El Gobierno iba a exhumar a Franco y hablamos también de eso. Las dictaduras de Latinoamérica –me explicó– no duran tanto. Pero todas las dictaduras, largas y cortas, han alumbrado grandes escritores. ¡No es poco! Y nos reímos.
Sólo hubo una pregunta que rehuyó en cierto modo. Le pregunté si ponerle el pecho a la política durante tanto tiempo, si implicarse tan frontalmente, le había robado la posibilidad de armar más y mejores novelas. No contestó de forma clara, pero deslizó que no podía sustraerse de eso que él llamaba a las claras “la defensa de la libertad”. No conseguía enfriar ese fusible que chispaba cuando una causa injusta le merodeaba.
Lo intenté de otra manera.
–¿Queda en usted algo del “camarada Alberto”? –porque el furor político de Vargas Llosa fue igual de grande en sus años de comunista.
–Queda poco, quizá la gran preocupación por la política, por el futuro de las sociedades. Eso me marcó mucho cuando era joven y sigue existiendo en mí. Pero la ingenuidad de creer que la democracia era simplemente la máscara de la explotación, ¿quién se lo cree hoy en día? Han fracasado las revoluciones, prácticamente sin excepción. No hay otro camino que la democracia para que un país se desarrolle. Tiene defectos que debemos superar, pero es un sistema abierto que avala la autocrítica permanente.
Pienso, ahora que no está, que hizo lo difícil. Habría sido más fácil resguardarse en la equidistancia y disfrutar de su éxito. Para él, seguro, hablar de política también era un engorro, pero resultaba un deber moral. Acertó y se equivocó, como cualquiera. Pero creo que él sentía que acertaba atreviéndose.
Su muerte nos ha enseñado una cosa más: muchos se han apresurado a criticarlo por las ideas que defendía. “Pese a que no comparto lo que decía, era un gran escritor”. ¿Qué importa lo primero? ¡Qué importa lo que compartamos con el escritor al que leemos!
La última vez que hablé con Vargas Llosa fue a raíz de una entrevista que publiqué con otro gran escritor, su paisano Alfredo Bryce Echenique. Me había prometido el viejo Bryce que ya no escribiría nunca más, que el tomo de memorias que acababa de lanzar era su despedida definitiva. Fue en el Hotel Wellington, de Velázquez, ante un vaso de un alcohol fuerte, creo que whisky. Y me dio la verdadera sensación de que Bryce se despedía. Jamás imaginé que Vargas Llosa moriría antes.

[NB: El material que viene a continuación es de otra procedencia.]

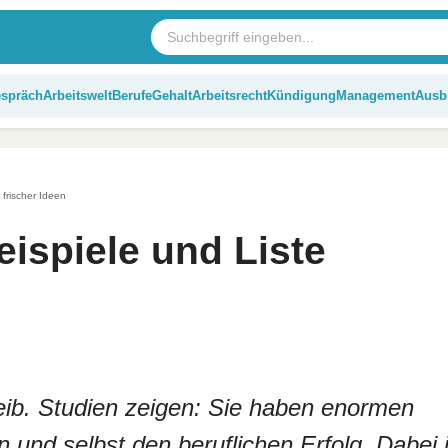
espräch
Arbeitswelt
Berufe
Gehalt
Arbeitsrecht
Kündigung
Management
Ausb
 frischer Ideen
ispiele und Liste
eib. Studien zeigen: Sie haben enormen
 und selbst den beruflichen Erfolg. Dabei i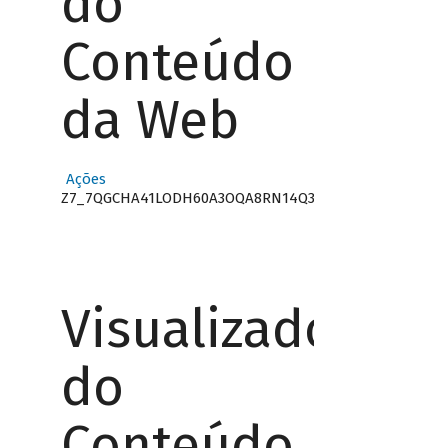
do
Conteúdo
da Web
Ações
Z7_7QGCHA41LODH60A3OQA8RN14Q3
Visualizador
do
Conteúdo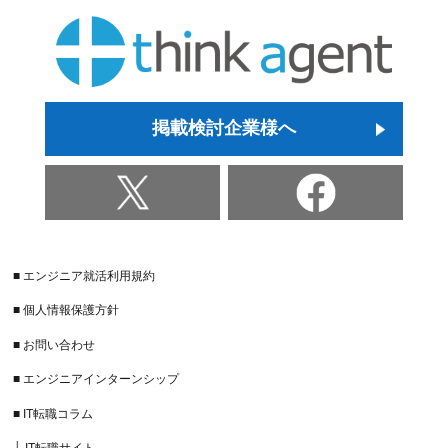
掲載検討企業様へ
■ エンジニア就活利用規約
■ 個人情報保護方針
■ お問い合わせ
■ エンジニアインターンシップ
■ IT転職コラム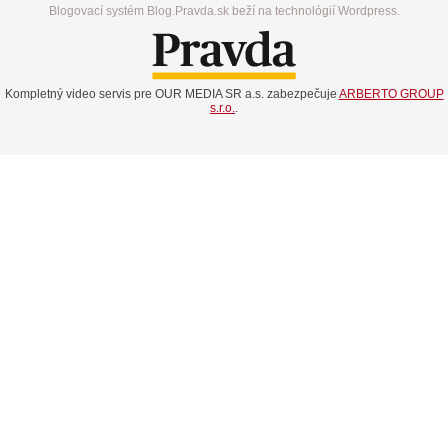
Blogovací systém Blog.Pravda.sk beží na technológií Wordpress.
Kompletný video servis pre OUR MEDIA SR a.s. zabezpečuje
ARBERTO GROUP
s.r.o.
.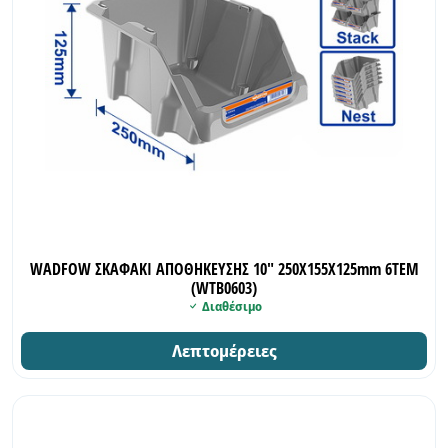
WADFOW ΣΚΑΦΑΚΙ ΑΠΟΘΗΚΕΥΣΗΣ 10" 250Χ155Χ125mm 6ΤΕΜ
(WTB0603)
Διαθέσιμο
Λεπτομέρειες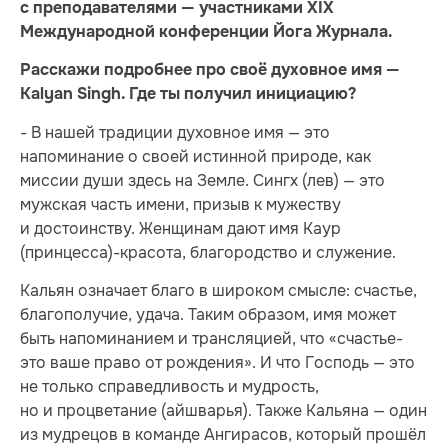
с преподавателями — участниками XIX
Международной конференции Йога Журнала.
Расскажи подробнее про своё духовное имя —
Kalyan Singh. Где ты получил инициацию?
- В нашей традиции духовное имя — это
напоминание о своей истинной природе, как
миссии души здесь на Земле. Сингх (лев) — это
мужская часть имени, призыв к мужеству
и достоинству. Женщинам дают имя Каур
(принцесса)-красота, благородство и служение.
Кальян означает благо в широком смысле: счастье,
благополучие, удача. Таким образом, имя может
быть напоминанием и трансляцией, что «счастье-
это ваше право от рождения». И что Господь — это
не только справедливость и мудрость,
но и процветание (айшварья). Также Кальяна — один
из мудрецов в команде Ангирасов, который прошёл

Me dijo Vargas Llosa que estuviera tranquilo, que pronto podría volver a leer a Bryce, que esa despedida era un cuento, que los escritores de verdad escriben hasta el final. Hasta el último día de su vida si la vida se lo permite. A Mario Vargas Llosa, la vida no le dejó escribir hasta el final, pero él escribió hasta el último día que pudo.
Pienso que no creía en Dios, pero tampoco negaba tajantemente la posibilidad de lo sobrenatural. La mínima duda estaba en sus viajes al monasterio de Leyre. Es raro que Vargas Llosa se haya muerto. Tenemos tantos libros suyos en la biblioteca… Lo veo sentado, al otro lado del ventanal de la vida, con la camisa color del cielo, leyendo un libro muy largo. Interminable. Haciendo la literatura del fin del mundo.